Instructions for the task ▸
Check each line of the entries. Copy the ones that contain the string "algorithm".

Data under study ▸

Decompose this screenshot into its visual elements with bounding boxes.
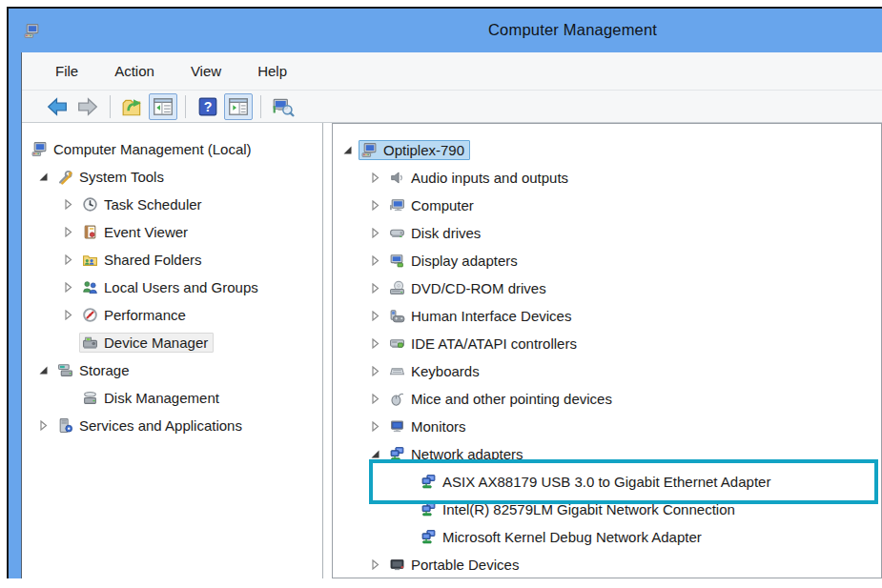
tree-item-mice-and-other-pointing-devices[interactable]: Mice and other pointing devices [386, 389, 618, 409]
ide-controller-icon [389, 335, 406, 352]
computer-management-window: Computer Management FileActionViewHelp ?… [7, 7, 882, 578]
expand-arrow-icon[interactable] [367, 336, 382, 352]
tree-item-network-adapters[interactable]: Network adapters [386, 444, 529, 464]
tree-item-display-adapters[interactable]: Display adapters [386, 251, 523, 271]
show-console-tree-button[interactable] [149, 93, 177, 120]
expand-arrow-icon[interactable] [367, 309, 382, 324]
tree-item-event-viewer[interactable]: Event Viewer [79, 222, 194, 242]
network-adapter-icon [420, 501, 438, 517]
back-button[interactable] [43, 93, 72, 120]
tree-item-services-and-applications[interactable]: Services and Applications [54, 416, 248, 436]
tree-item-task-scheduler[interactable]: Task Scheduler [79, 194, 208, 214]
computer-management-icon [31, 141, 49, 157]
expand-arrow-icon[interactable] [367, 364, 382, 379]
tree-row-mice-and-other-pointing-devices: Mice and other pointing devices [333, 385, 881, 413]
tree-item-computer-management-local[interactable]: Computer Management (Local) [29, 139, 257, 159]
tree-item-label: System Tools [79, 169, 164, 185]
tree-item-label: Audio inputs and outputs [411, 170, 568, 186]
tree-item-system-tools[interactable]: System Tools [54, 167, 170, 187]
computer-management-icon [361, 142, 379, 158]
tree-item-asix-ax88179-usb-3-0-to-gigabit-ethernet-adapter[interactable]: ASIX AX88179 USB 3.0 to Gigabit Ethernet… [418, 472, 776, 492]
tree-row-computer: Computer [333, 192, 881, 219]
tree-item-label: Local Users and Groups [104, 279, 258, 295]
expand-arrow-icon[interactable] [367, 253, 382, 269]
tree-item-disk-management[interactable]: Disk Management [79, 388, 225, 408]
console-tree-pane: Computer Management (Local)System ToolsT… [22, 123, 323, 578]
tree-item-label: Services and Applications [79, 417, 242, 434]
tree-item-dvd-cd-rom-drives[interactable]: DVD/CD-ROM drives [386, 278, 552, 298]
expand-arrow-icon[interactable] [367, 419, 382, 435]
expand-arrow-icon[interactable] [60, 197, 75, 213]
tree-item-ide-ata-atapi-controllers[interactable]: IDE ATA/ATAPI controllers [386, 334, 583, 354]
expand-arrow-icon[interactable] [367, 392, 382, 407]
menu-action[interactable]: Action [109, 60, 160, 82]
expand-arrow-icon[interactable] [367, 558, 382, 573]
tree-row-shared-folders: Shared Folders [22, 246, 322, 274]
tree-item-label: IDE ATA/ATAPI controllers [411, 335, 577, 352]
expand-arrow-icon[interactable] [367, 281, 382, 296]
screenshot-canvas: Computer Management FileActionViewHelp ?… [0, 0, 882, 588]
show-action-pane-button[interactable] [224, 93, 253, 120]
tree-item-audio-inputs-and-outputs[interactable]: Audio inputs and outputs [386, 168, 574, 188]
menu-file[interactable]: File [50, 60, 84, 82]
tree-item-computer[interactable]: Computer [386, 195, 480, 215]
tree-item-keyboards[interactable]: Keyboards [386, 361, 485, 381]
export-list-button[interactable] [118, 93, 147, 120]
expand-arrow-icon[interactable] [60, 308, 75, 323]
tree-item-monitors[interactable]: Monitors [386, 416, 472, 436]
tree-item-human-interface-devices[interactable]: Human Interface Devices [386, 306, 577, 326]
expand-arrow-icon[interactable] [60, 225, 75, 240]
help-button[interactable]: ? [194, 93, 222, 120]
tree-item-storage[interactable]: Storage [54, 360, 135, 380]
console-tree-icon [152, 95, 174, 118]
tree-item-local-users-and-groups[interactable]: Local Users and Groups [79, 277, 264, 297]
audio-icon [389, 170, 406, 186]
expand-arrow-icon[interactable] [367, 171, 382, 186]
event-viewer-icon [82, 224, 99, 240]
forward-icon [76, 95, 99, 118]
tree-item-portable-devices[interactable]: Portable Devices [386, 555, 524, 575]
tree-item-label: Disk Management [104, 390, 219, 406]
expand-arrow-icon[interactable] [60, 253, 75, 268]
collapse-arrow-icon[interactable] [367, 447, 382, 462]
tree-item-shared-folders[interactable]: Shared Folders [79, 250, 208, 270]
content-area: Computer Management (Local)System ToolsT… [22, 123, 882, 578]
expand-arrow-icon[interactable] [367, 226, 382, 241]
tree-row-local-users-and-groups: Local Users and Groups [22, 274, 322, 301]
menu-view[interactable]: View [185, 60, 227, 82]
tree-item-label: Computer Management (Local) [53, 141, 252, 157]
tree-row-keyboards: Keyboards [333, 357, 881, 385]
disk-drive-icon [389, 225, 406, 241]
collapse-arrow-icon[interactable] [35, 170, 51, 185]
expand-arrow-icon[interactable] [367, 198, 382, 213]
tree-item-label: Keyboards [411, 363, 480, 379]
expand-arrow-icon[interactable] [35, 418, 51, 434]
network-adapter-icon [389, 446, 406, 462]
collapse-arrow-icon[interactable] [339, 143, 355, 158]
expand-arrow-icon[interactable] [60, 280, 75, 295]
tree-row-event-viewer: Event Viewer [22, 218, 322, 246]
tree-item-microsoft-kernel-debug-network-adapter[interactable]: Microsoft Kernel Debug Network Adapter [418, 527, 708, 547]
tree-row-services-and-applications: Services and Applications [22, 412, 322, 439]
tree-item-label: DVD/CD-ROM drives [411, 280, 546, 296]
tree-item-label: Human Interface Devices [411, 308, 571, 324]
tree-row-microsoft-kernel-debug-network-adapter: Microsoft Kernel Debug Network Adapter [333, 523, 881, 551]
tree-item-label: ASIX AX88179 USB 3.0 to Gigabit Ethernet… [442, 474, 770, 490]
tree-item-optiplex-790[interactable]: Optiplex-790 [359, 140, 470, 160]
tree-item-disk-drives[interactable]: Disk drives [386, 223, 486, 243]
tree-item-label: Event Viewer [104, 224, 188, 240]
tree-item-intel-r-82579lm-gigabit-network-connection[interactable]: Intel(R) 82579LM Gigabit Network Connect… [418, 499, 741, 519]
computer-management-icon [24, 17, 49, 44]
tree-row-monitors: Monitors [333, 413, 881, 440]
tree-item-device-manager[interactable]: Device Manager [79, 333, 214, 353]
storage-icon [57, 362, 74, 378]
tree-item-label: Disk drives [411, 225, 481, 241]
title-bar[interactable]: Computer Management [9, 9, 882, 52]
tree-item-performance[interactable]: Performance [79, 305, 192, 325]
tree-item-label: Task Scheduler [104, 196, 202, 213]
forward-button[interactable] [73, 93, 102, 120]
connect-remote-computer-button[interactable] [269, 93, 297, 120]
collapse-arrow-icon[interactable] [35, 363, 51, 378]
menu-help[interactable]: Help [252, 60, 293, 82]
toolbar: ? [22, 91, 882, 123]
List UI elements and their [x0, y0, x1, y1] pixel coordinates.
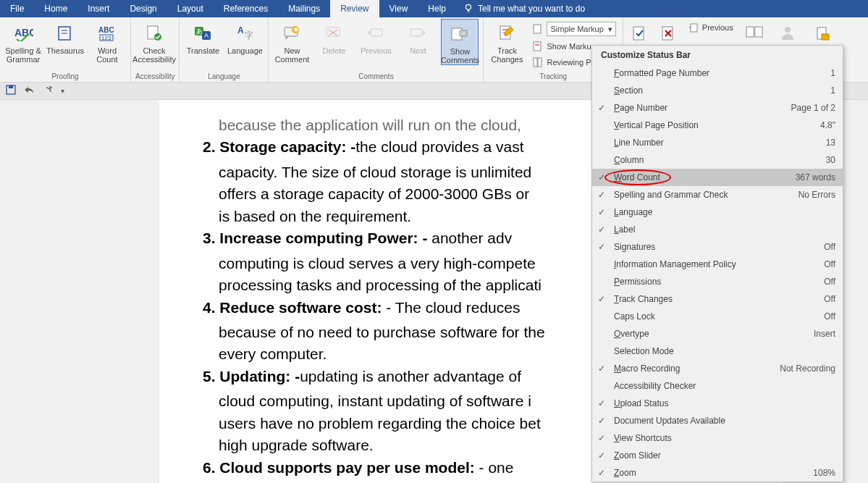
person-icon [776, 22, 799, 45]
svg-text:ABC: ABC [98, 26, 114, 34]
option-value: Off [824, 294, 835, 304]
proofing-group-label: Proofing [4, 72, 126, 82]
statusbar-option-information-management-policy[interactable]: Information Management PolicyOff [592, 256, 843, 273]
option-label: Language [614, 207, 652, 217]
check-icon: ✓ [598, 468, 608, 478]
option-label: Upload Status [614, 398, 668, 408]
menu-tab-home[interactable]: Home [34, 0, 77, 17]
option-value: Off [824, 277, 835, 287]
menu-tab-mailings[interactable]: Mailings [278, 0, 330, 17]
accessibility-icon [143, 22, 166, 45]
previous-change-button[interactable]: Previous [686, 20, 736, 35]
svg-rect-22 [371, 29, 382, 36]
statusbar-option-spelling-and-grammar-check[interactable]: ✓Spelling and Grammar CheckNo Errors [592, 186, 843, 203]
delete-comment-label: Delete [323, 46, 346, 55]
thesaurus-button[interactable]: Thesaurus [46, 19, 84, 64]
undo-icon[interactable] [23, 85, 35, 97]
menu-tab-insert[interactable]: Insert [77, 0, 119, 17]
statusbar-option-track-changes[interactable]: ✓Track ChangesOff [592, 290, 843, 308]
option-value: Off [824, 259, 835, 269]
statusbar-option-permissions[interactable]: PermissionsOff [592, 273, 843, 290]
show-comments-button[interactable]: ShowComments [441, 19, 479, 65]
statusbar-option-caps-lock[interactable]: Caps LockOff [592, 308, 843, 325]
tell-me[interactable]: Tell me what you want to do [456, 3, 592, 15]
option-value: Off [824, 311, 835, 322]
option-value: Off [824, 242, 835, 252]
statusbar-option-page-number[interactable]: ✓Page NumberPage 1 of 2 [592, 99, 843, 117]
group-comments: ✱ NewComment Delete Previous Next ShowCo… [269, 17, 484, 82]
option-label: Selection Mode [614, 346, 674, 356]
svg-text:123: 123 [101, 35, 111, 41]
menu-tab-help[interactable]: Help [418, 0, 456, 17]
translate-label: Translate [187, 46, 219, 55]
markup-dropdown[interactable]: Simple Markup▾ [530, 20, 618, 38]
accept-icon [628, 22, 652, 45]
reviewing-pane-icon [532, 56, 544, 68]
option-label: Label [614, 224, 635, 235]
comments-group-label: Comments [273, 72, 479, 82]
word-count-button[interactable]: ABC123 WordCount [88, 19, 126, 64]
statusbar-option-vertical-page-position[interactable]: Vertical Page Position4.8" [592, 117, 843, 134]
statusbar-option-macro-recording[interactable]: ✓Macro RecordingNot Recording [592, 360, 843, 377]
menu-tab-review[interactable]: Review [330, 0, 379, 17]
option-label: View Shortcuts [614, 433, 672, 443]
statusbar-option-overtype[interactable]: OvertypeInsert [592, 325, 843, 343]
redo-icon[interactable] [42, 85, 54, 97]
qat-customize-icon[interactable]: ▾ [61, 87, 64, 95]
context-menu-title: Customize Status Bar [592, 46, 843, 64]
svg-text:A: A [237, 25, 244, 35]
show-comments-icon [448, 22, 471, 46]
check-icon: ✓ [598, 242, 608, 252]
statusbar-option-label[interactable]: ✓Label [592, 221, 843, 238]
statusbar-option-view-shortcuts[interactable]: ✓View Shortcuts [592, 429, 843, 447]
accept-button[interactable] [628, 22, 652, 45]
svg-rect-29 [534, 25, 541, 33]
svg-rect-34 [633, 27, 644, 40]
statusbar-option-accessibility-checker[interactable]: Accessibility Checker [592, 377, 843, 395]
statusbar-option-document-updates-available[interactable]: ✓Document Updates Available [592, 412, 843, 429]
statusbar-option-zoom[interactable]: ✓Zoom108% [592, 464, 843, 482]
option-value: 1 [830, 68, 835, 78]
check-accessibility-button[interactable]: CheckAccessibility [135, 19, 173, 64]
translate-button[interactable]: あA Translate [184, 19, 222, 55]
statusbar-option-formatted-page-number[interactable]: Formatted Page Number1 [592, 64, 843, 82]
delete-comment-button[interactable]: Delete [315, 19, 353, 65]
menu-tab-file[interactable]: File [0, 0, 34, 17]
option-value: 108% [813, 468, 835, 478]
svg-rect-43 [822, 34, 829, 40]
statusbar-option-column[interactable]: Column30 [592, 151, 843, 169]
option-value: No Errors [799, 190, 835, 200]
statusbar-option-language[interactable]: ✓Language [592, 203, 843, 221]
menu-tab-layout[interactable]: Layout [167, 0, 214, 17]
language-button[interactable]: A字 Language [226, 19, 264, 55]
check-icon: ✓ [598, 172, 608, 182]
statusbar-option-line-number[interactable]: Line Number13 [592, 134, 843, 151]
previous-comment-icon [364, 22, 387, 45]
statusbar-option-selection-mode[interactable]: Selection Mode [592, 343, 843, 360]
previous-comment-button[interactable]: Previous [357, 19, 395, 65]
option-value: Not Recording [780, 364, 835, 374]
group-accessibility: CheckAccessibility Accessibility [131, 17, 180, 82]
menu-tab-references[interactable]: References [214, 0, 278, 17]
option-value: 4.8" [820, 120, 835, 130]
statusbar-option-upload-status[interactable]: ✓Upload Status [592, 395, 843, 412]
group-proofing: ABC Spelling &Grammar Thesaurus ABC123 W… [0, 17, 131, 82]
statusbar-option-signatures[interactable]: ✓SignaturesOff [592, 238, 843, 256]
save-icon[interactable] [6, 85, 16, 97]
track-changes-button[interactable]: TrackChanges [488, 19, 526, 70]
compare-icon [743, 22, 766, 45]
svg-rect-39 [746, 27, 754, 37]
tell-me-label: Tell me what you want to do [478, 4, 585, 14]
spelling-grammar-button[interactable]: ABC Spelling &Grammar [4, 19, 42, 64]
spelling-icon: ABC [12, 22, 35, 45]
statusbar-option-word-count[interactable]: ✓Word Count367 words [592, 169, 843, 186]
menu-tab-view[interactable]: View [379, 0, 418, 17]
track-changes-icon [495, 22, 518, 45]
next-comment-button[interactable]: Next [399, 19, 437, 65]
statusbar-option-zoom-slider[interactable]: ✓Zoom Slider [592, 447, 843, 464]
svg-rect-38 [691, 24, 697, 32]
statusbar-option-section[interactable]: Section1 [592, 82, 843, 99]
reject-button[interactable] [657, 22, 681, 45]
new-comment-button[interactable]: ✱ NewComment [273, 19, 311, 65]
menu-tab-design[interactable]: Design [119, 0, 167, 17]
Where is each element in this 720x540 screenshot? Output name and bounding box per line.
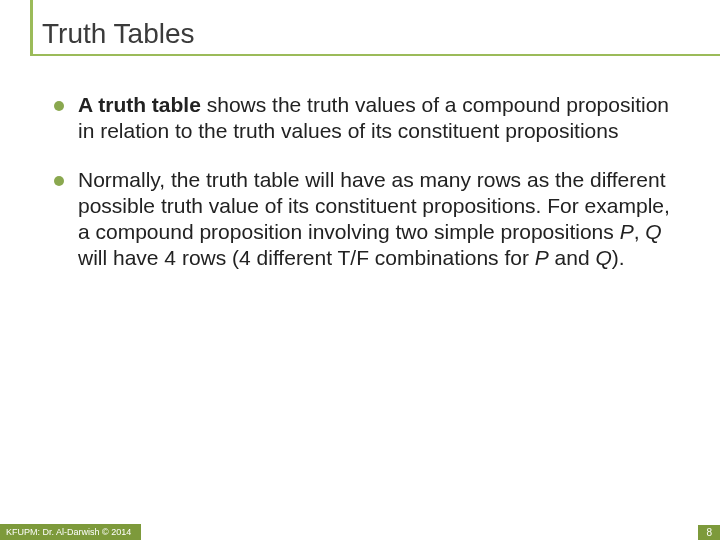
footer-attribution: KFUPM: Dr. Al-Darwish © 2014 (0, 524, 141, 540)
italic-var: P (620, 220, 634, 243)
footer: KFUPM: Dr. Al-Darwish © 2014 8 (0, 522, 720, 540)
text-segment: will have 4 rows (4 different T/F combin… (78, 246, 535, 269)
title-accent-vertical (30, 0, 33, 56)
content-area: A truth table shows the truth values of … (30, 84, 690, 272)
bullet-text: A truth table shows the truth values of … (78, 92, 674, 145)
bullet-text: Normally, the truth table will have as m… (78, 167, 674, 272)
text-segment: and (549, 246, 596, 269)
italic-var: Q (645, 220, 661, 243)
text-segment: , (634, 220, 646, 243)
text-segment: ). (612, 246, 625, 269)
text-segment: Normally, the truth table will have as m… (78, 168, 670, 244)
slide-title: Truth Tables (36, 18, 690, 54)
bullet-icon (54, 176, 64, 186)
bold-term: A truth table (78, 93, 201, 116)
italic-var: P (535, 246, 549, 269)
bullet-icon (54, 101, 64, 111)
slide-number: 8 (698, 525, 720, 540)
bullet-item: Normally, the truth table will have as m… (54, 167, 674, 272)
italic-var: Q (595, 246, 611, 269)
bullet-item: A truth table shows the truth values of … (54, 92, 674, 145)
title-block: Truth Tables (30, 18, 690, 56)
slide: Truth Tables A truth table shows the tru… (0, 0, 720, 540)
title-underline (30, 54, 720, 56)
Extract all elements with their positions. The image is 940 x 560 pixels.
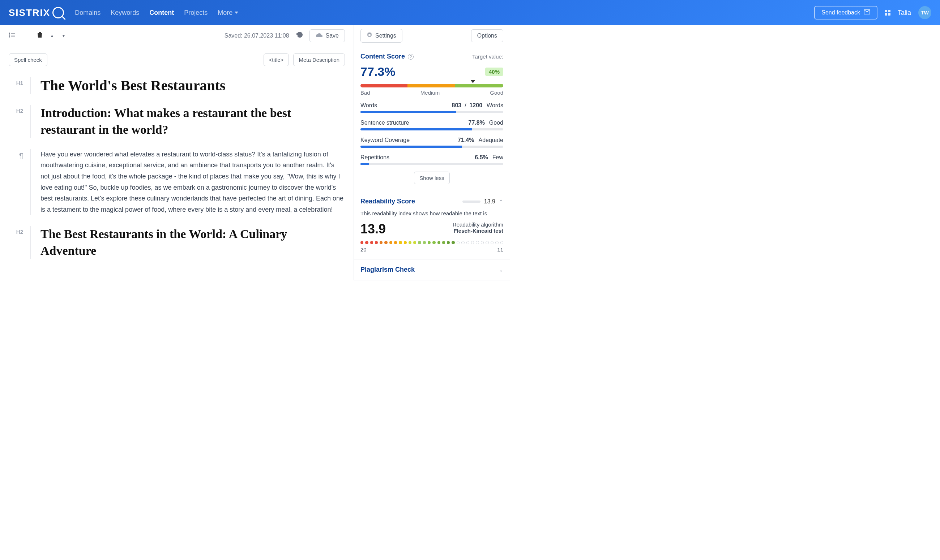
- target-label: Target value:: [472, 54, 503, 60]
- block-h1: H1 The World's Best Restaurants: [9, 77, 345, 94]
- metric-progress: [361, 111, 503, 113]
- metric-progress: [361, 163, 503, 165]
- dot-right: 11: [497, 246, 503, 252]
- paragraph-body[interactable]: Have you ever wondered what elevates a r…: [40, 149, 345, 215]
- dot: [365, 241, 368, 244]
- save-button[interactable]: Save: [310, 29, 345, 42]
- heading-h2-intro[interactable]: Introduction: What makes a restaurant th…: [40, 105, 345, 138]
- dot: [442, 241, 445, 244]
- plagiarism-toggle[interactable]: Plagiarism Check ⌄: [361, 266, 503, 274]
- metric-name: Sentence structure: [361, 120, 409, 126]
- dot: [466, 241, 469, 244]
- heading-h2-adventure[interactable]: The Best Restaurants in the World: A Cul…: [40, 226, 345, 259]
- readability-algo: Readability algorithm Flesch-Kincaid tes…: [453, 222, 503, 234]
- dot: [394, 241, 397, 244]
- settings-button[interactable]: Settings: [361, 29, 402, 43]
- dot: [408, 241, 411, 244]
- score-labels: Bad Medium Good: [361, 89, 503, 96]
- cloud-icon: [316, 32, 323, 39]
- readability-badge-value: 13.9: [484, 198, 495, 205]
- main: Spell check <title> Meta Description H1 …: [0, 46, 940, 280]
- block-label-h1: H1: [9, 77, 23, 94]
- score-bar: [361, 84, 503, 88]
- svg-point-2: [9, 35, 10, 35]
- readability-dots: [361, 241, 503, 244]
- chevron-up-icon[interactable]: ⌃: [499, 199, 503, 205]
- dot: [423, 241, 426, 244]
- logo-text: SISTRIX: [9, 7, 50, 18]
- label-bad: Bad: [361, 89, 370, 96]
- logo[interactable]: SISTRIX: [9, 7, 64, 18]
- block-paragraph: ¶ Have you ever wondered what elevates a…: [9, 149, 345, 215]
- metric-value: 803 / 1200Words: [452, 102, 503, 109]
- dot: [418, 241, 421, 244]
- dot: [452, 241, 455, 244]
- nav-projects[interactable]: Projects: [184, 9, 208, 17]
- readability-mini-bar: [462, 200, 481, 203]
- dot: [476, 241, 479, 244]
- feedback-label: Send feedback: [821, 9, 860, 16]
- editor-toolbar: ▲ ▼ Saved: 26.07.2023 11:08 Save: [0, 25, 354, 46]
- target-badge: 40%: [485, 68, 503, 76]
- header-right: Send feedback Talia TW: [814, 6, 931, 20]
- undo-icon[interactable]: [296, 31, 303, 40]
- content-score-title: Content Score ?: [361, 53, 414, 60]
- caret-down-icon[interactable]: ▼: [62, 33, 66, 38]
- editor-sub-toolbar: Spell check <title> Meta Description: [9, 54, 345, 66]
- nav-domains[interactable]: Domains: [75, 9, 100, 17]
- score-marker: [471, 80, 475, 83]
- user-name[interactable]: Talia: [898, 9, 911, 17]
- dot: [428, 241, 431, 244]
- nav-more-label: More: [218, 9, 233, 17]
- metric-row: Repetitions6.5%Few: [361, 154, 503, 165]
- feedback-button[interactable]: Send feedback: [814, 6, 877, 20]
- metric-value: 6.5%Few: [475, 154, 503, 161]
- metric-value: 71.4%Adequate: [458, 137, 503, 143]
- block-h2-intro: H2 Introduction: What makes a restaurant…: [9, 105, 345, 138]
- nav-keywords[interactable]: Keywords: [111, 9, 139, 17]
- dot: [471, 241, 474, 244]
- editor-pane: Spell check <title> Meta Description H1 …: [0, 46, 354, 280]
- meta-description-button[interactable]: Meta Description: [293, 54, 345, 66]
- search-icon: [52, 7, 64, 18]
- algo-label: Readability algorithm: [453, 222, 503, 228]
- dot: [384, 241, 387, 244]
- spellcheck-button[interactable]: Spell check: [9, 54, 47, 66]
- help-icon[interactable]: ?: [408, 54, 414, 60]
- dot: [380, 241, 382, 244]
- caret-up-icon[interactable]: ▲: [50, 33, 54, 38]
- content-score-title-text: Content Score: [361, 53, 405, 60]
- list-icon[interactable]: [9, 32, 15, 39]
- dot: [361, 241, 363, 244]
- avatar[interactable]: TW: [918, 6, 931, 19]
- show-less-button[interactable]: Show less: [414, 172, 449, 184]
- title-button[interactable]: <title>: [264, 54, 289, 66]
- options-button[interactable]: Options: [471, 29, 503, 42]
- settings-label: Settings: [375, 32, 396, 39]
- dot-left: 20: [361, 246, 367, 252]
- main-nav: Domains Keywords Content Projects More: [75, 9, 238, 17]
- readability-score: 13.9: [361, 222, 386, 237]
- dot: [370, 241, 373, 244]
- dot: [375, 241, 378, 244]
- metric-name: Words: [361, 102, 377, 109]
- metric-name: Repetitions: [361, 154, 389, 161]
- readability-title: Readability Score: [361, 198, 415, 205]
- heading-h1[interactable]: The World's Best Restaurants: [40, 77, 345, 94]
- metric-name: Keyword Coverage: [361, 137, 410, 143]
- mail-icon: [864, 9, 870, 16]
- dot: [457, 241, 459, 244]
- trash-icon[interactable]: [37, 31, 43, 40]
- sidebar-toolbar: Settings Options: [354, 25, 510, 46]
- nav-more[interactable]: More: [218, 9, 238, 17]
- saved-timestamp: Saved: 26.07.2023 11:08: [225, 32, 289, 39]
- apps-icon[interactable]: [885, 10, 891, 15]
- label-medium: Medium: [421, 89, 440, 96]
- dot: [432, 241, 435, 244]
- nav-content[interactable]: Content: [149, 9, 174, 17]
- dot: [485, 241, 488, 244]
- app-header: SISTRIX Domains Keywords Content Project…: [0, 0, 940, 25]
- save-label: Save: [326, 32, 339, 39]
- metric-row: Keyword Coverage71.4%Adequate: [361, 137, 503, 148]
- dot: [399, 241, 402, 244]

Solved exercise ▸
- readability-algo: Readability algorithm Flesch-Kincaid tes…: [453, 222, 503, 234]
- algo-label: Readability algorithm: [453, 222, 503, 228]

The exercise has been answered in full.